中国とタジキスタン、包括的協力を一段と深化へ 成都市で外相会談
中国とタジキスタンが、成都市で行われた外相会談で「包括的な協力の深化」を改めて確認し、一つの中国原則の堅持と投資拡大への意欲を示しました。
成都市で王毅外相とムフリディン外相が会談
中国西南部・四川省成都市で日曜日、中国の王毅外相(中国共産党・共産党の中央委員会政治局委員)と、タジキスタンのシロジッディン・ムフリディン外相が会談しました。両外相は、両国の「オールラウンド(包括的)な協力」をさらに深めていく方針を確認しました。
ムフリディン外相は、第5回中国・中央アジア外相会合に出席するため成都市を訪れており、今回の会談はその機会をとらえて行われたものです。
押さえておきたい3つのポイント
- 中国は、タジキスタンが自国の国情に合った発展の道を選ぶことを支持し、外部勢力による内政への干渉に反対すると表明
- 両国が互いの発展と振興を、具体的な協力の成果を通じて支え合うべきだと強調
- タジキスタンは、一つの中国原則を今後も揺るがず堅持する立場を再確認し、中国企業の投資拡大を歓迎
中国側:タジキスタンの発展路線を支持、内政干渉に反対
王毅外相は会談で、タジキスタンが「自国の国情に合った発展の道」を追求することを中国は支持すると述べました。そのうえで、タジキスタンの内政に対するいかなる外部からの干渉にも反対する立場を明確にしました。
また王毅外相は、両国が互いの発展と振興を「目に見える協力の成果」で支え合うべきだと呼びかけ、政治的な信頼関係を、経済や社会など具体的な分野での協力へとつなげていく姿勢を示しました。
タジキスタン側:一つの中国原則を再確認、中国企業の投資を歓迎
ムフリディン外相は、中国がタジキスタン国民の生活向上のために行ってきた強力な支援に謝意を示しました。中国からの支援が、タジキスタンの人々の暮らしの改善に役立っているとの認識を示した形です。
そのうえで、タジキスタンは一つの中国原則を堅持する立場を「決して変えない」と改めて表明しました。さらに、中国側との包括的な協力を一層深めていく意欲を示し、より多くの中国企業がタジキスタンへの投資に参加することを歓迎すると述べました。
なぜこの会談が重要なのか
今回の中国・タジキスタン外相会談は、第5回中国・中央アジア外相会合という地域協力の場と並行して行われました。二国間関係の強化にとどまらず、中国と中央アジア諸国全体の協力をどう深めていくかという文脈の中で位置づけられます。

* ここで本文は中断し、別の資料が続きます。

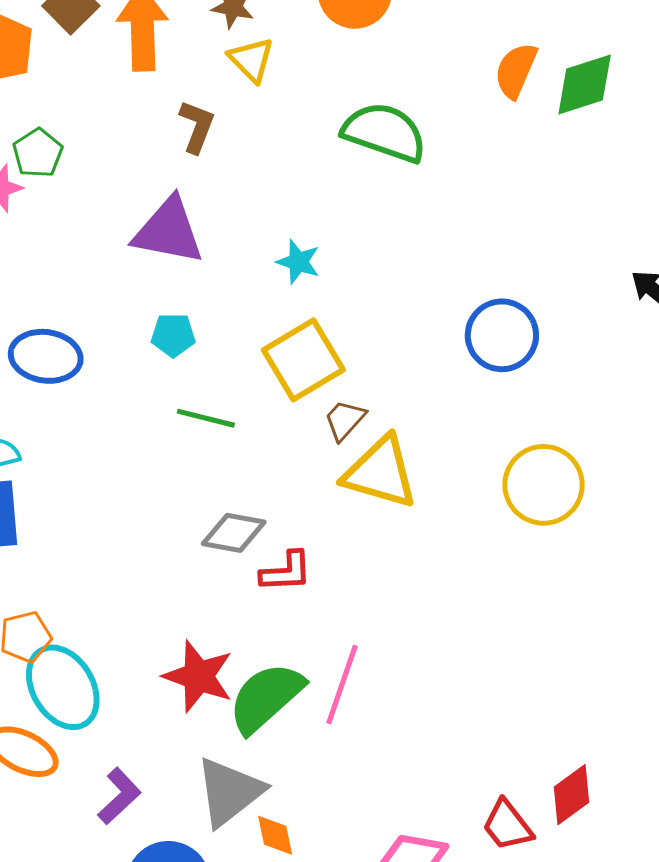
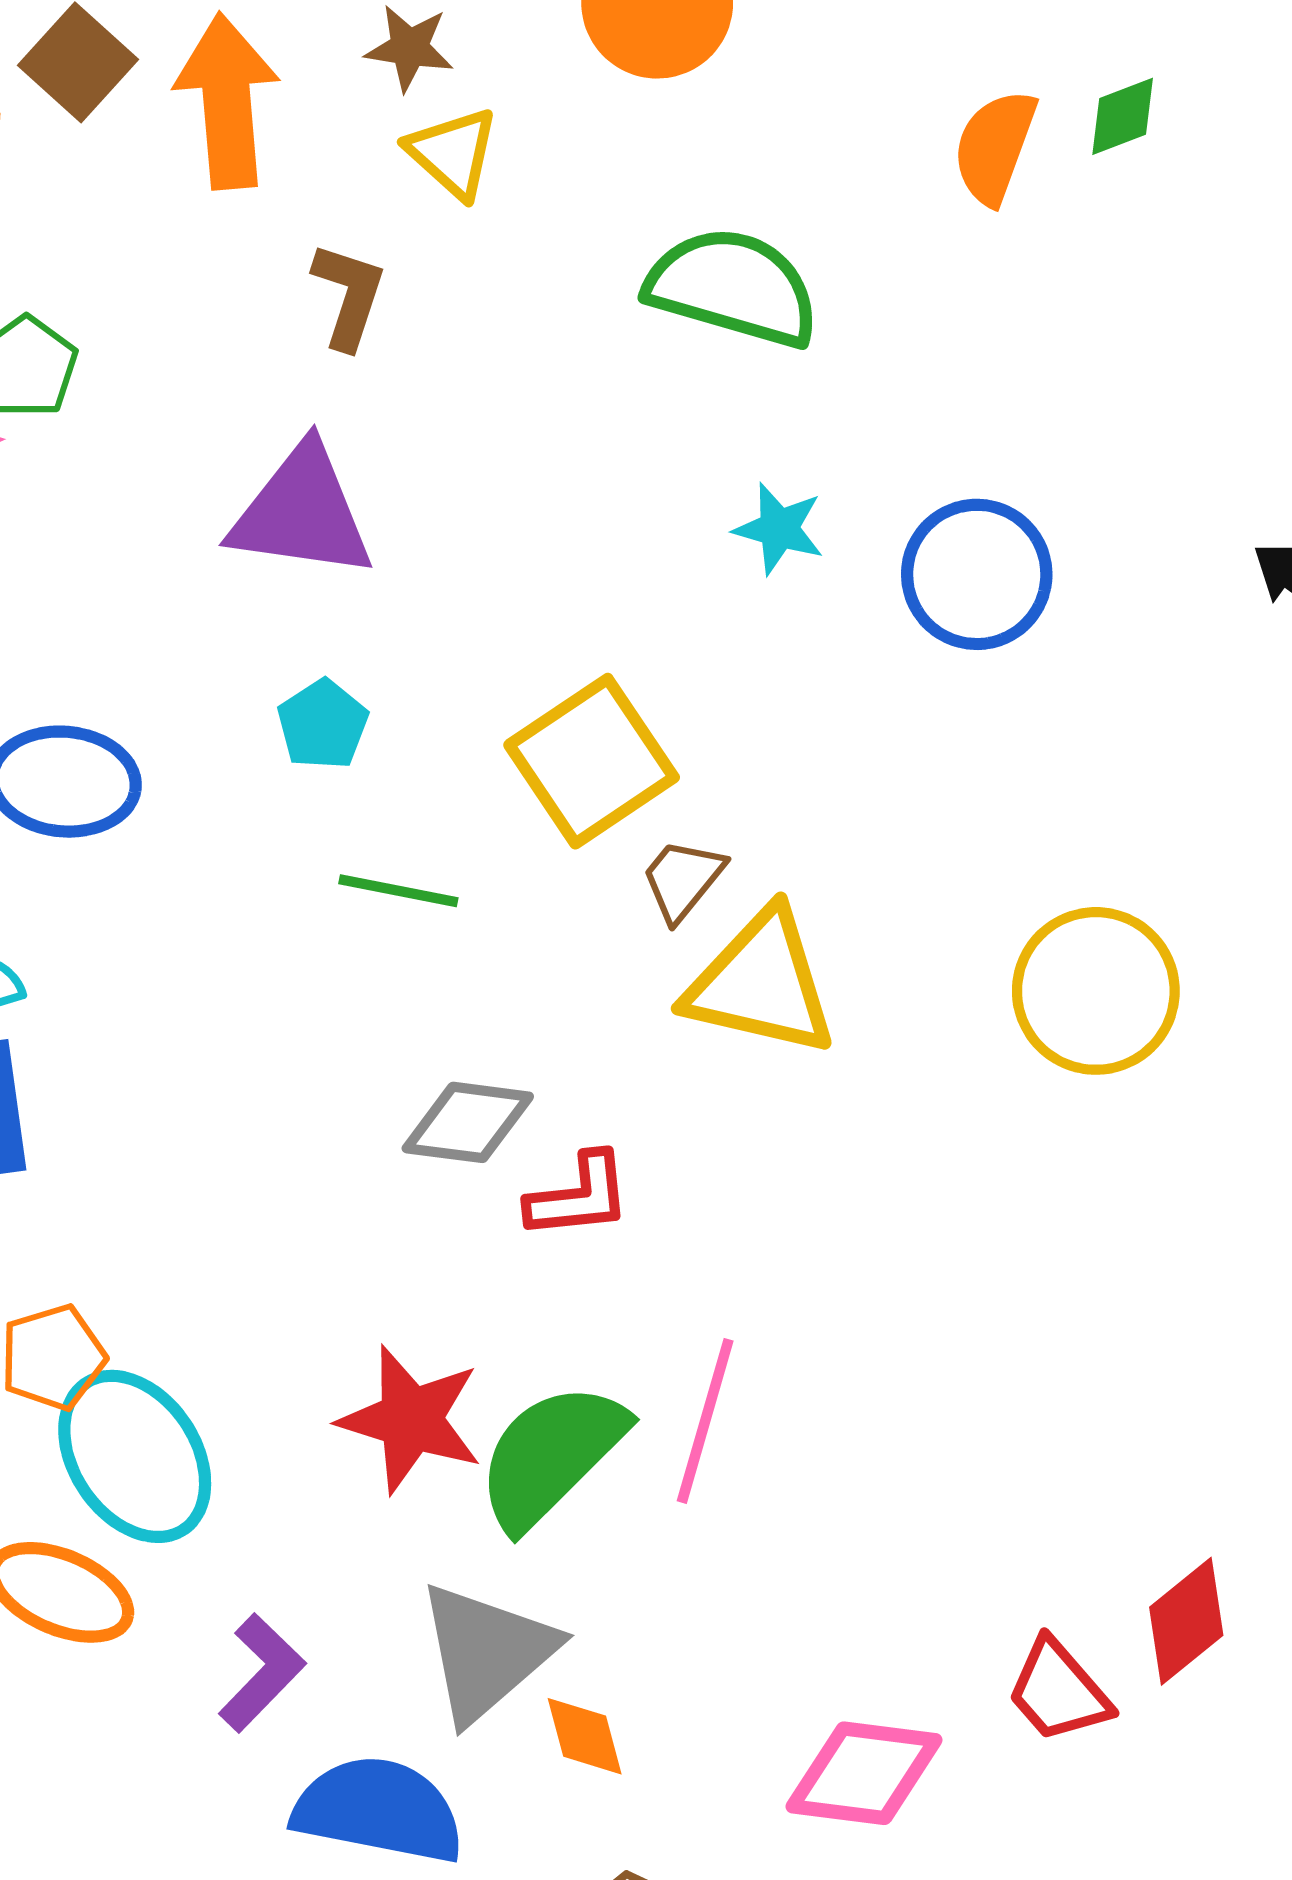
green diamond: (585, 84) -> (1123, 116), moved, size x0.6
cyan star: (298, 262) -> (779, 529), moved
cyan pentagon: (173, 335) -> (323, 725), turned -30
blue circle: (502, 335) -> (977, 574), moved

発言内容からは、少なくとも次のようなポイントが浮かび上がります。
- 主権と内政不干渉の重視:中国は、タジキスタンの独自の発展路線を尊重し、外部からの干渉に反対する姿勢を示しました。これは、地域の安定や主権尊重を重んじるメッセージと受け止められます。
- 実務的な協力の拡大:両国が「具体的な協力の成果」を強調した点は、外交的な言葉だけでなく、実際のプロジェクトや取り組みを通じて関係を強化しようとする意図をうかがわせます。
- 一つの中国原則の確認:タジキスタンが一つの中国原則の堅持を明言したことは、中国との関係における基本的な立場を改めてはっきりさせたという意味を持ちます。
これからの中国・タジキスタン関係をどう見るか
2025年の今、中国と中央アジア諸国の関係は、地域の安定や経済協力の観点から注目を集めています。今回のように、外相レベルで「包括的協力の深化」や「具体的な協力成果」が繰り返し強調されることは、今後も両国関係を実務ベースで積み上げていく意思の表れといえます。
また、タジキスタンが一つの中国原則の堅持をあらためて明言し、中国企業の投資を歓迎したことは、政治面と経済面の両方で、中国との長期的なパートナーシップを重視している姿勢を示しています。
こうした動きをどう読み解くかは、中央アジアを含む地域全体の秩序や協力のあり方を考えるうえで、私たちにとっても重要なテーマです。外相会談で交わされたメッセージを手がかりに、今後の地域情勢や各国の外交方針について、自分なりの視点を持っておくことが求められているのかもしれません。